_HOW TO COMPLETE THIS TASK_
For the word "Thursday", find each line in the entries where it occurs and copy that line.

(Document structure recognition data)

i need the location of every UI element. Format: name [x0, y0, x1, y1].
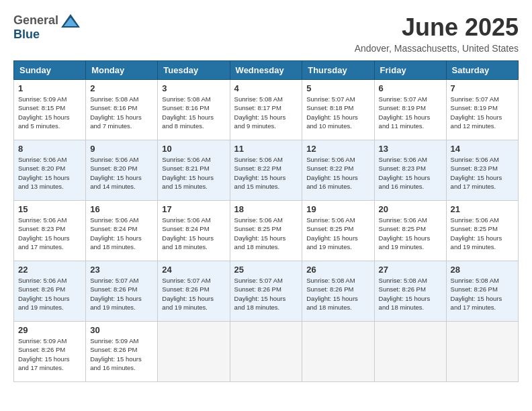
sunset-text: Sunset: 8:26 PM: [234, 285, 298, 293]
day-info: Sunrise: 5:06 AM Sunset: 8:23 PM Dayligh…: [451, 155, 514, 191]
sunrise-text: Sunrise: 5:07 AM: [234, 276, 298, 285]
daylight-text: Daylight: 15 hours and 12 minutes.: [451, 113, 514, 131]
day-number: 14: [451, 144, 514, 154]
sunset-text: Sunset: 8:25 PM: [306, 224, 369, 233]
day-info: Sunrise: 5:06 AM Sunset: 8:23 PM Dayligh…: [379, 155, 442, 191]
daylight-text: Daylight: 15 hours and 15 minutes.: [234, 173, 298, 191]
day-info: Sunrise: 5:06 AM Sunset: 8:25 PM Dayligh…: [234, 216, 298, 251]
table-row: 26 Sunrise: 5:08 AM Sunset: 8:26 PM Dayl…: [302, 261, 374, 322]
daylight-text: Daylight: 15 hours and 17 minutes.: [18, 234, 81, 252]
day-number: 28: [451, 265, 514, 275]
sunset-text: Sunset: 8:25 PM: [379, 224, 442, 233]
sunrise-text: Sunrise: 5:08 AM: [379, 276, 442, 285]
month-year-title: June 2025: [355, 13, 519, 42]
table-row: 14 Sunrise: 5:06 AM Sunset: 8:23 PM Dayl…: [446, 140, 518, 201]
day-info: Sunrise: 5:07 AM Sunset: 8:26 PM Dayligh…: [90, 276, 153, 312]
day-info: Sunrise: 5:08 AM Sunset: 8:17 PM Dayligh…: [234, 95, 298, 130]
sunset-text: Sunset: 8:26 PM: [306, 285, 369, 293]
day-number: 5: [306, 83, 369, 93]
sunset-text: Sunset: 8:26 PM: [90, 285, 153, 293]
day-number: 26: [306, 265, 369, 275]
sunrise-text: Sunrise: 5:08 AM: [306, 276, 369, 285]
calendar-week-row: 15 Sunrise: 5:06 AM Sunset: 8:23 PM Dayl…: [14, 201, 519, 261]
day-number: 30: [90, 325, 153, 335]
day-number: 4: [234, 83, 298, 93]
day-number: 13: [379, 144, 442, 154]
sunset-text: Sunset: 8:25 PM: [451, 224, 514, 233]
daylight-text: Daylight: 15 hours and 19 minutes.: [306, 234, 369, 252]
table-row: 24 Sunrise: 5:07 AM Sunset: 8:26 PM Dayl…: [158, 261, 230, 322]
table-row: 4 Sunrise: 5:08 AM Sunset: 8:17 PM Dayli…: [230, 80, 302, 140]
sunrise-text: Sunrise: 5:06 AM: [18, 155, 81, 164]
day-info: Sunrise: 5:06 AM Sunset: 8:22 PM Dayligh…: [234, 155, 298, 191]
col-wednesday: Wednesday: [230, 61, 302, 80]
col-monday: Monday: [86, 61, 158, 80]
daylight-text: Daylight: 15 hours and 9 minutes.: [234, 113, 298, 131]
table-row: 1 Sunrise: 5:09 AM Sunset: 8:15 PM Dayli…: [14, 80, 86, 140]
logo-general-text: General: [13, 13, 58, 28]
table-row: [374, 322, 446, 382]
col-friday: Friday: [374, 61, 446, 80]
table-row: 17 Sunrise: 5:06 AM Sunset: 8:24 PM Dayl…: [158, 201, 230, 261]
day-number: 22: [18, 265, 81, 275]
table-row: 20 Sunrise: 5:06 AM Sunset: 8:25 PM Dayl…: [374, 201, 446, 261]
day-info: Sunrise: 5:06 AM Sunset: 8:25 PM Dayligh…: [379, 216, 442, 251]
day-number: 25: [234, 265, 298, 275]
sunset-text: Sunset: 8:25 PM: [234, 224, 298, 233]
daylight-text: Daylight: 15 hours and 18 minutes.: [306, 294, 369, 312]
sunset-text: Sunset: 8:26 PM: [379, 285, 442, 293]
sunset-text: Sunset: 8:16 PM: [162, 103, 225, 112]
daylight-text: Daylight: 15 hours and 10 minutes.: [306, 113, 369, 131]
sunrise-text: Sunrise: 5:06 AM: [18, 276, 81, 285]
table-row: 7 Sunrise: 5:07 AM Sunset: 8:19 PM Dayli…: [446, 80, 518, 140]
day-number: 18: [234, 204, 298, 214]
daylight-text: Daylight: 15 hours and 16 minutes.: [90, 355, 153, 373]
sunset-text: Sunset: 8:16 PM: [90, 103, 153, 112]
table-row: 3 Sunrise: 5:08 AM Sunset: 8:16 PM Dayli…: [158, 80, 230, 140]
sunrise-text: Sunrise: 5:06 AM: [90, 216, 153, 224]
day-info: Sunrise: 5:08 AM Sunset: 8:16 PM Dayligh…: [90, 95, 153, 130]
day-info: Sunrise: 5:06 AM Sunset: 8:22 PM Dayligh…: [306, 155, 369, 191]
table-row: 15 Sunrise: 5:06 AM Sunset: 8:23 PM Dayl…: [14, 201, 86, 261]
daylight-text: Daylight: 15 hours and 19 minutes.: [162, 294, 225, 312]
day-info: Sunrise: 5:08 AM Sunset: 8:26 PM Dayligh…: [379, 276, 442, 312]
table-row: 10 Sunrise: 5:06 AM Sunset: 8:21 PM Dayl…: [158, 140, 230, 201]
day-info: Sunrise: 5:06 AM Sunset: 8:25 PM Dayligh…: [451, 216, 514, 251]
daylight-text: Daylight: 15 hours and 18 minutes.: [379, 294, 442, 312]
sunset-text: Sunset: 8:26 PM: [18, 345, 81, 354]
day-info: Sunrise: 5:09 AM Sunset: 8:15 PM Dayligh…: [18, 95, 81, 130]
sunset-text: Sunset: 8:19 PM: [379, 103, 442, 112]
sunset-text: Sunset: 8:26 PM: [18, 285, 81, 293]
col-saturday: Saturday: [446, 61, 518, 80]
logo: General Blue: [13, 13, 80, 42]
table-row: 19 Sunrise: 5:06 AM Sunset: 8:25 PM Dayl…: [302, 201, 374, 261]
sunrise-text: Sunrise: 5:07 AM: [306, 95, 369, 103]
sunrise-text: Sunrise: 5:09 AM: [18, 336, 81, 345]
daylight-text: Daylight: 15 hours and 18 minutes.: [234, 234, 298, 252]
table-row: [446, 322, 518, 382]
sunset-text: Sunset: 8:22 PM: [234, 164, 298, 173]
sunrise-text: Sunrise: 5:07 AM: [451, 95, 514, 103]
sunrise-text: Sunrise: 5:09 AM: [18, 95, 81, 103]
day-number: 17: [162, 204, 225, 214]
sunrise-text: Sunrise: 5:08 AM: [162, 95, 225, 103]
table-row: [158, 322, 230, 382]
table-row: 21 Sunrise: 5:06 AM Sunset: 8:25 PM Dayl…: [446, 201, 518, 261]
day-info: Sunrise: 5:07 AM Sunset: 8:18 PM Dayligh…: [306, 95, 369, 130]
table-row: [302, 322, 374, 382]
col-thursday: Thursday: [302, 61, 374, 80]
sunset-text: Sunset: 8:24 PM: [90, 224, 153, 233]
day-info: Sunrise: 5:08 AM Sunset: 8:16 PM Dayligh…: [162, 95, 225, 130]
table-row: 27 Sunrise: 5:08 AM Sunset: 8:26 PM Dayl…: [374, 261, 446, 322]
calendar-table: Sunday Monday Tuesday Wednesday Thursday…: [13, 60, 519, 382]
calendar-week-row: 1 Sunrise: 5:09 AM Sunset: 8:15 PM Dayli…: [14, 80, 519, 140]
sunset-text: Sunset: 8:20 PM: [90, 164, 153, 173]
day-info: Sunrise: 5:07 AM Sunset: 8:19 PM Dayligh…: [451, 95, 514, 130]
logo-icon: [61, 14, 80, 28]
sunrise-text: Sunrise: 5:07 AM: [90, 276, 153, 285]
table-row: 2 Sunrise: 5:08 AM Sunset: 8:16 PM Dayli…: [86, 80, 158, 140]
calendar-header-row: Sunday Monday Tuesday Wednesday Thursday…: [14, 61, 519, 80]
sunrise-text: Sunrise: 5:06 AM: [162, 216, 225, 224]
day-info: Sunrise: 5:06 AM Sunset: 8:24 PM Dayligh…: [162, 216, 225, 251]
table-row: 22 Sunrise: 5:06 AM Sunset: 8:26 PM Dayl…: [14, 261, 86, 322]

_SOLUTION FOR THIS PROBLEM_
col-thursday: Thursday: [302, 61, 374, 80]
calendar-table: Sunday Monday Tuesday Wednesday Thursday…: [13, 60, 519, 382]
calendar-header-row: Sunday Monday Tuesday Wednesday Thursday…: [14, 61, 519, 80]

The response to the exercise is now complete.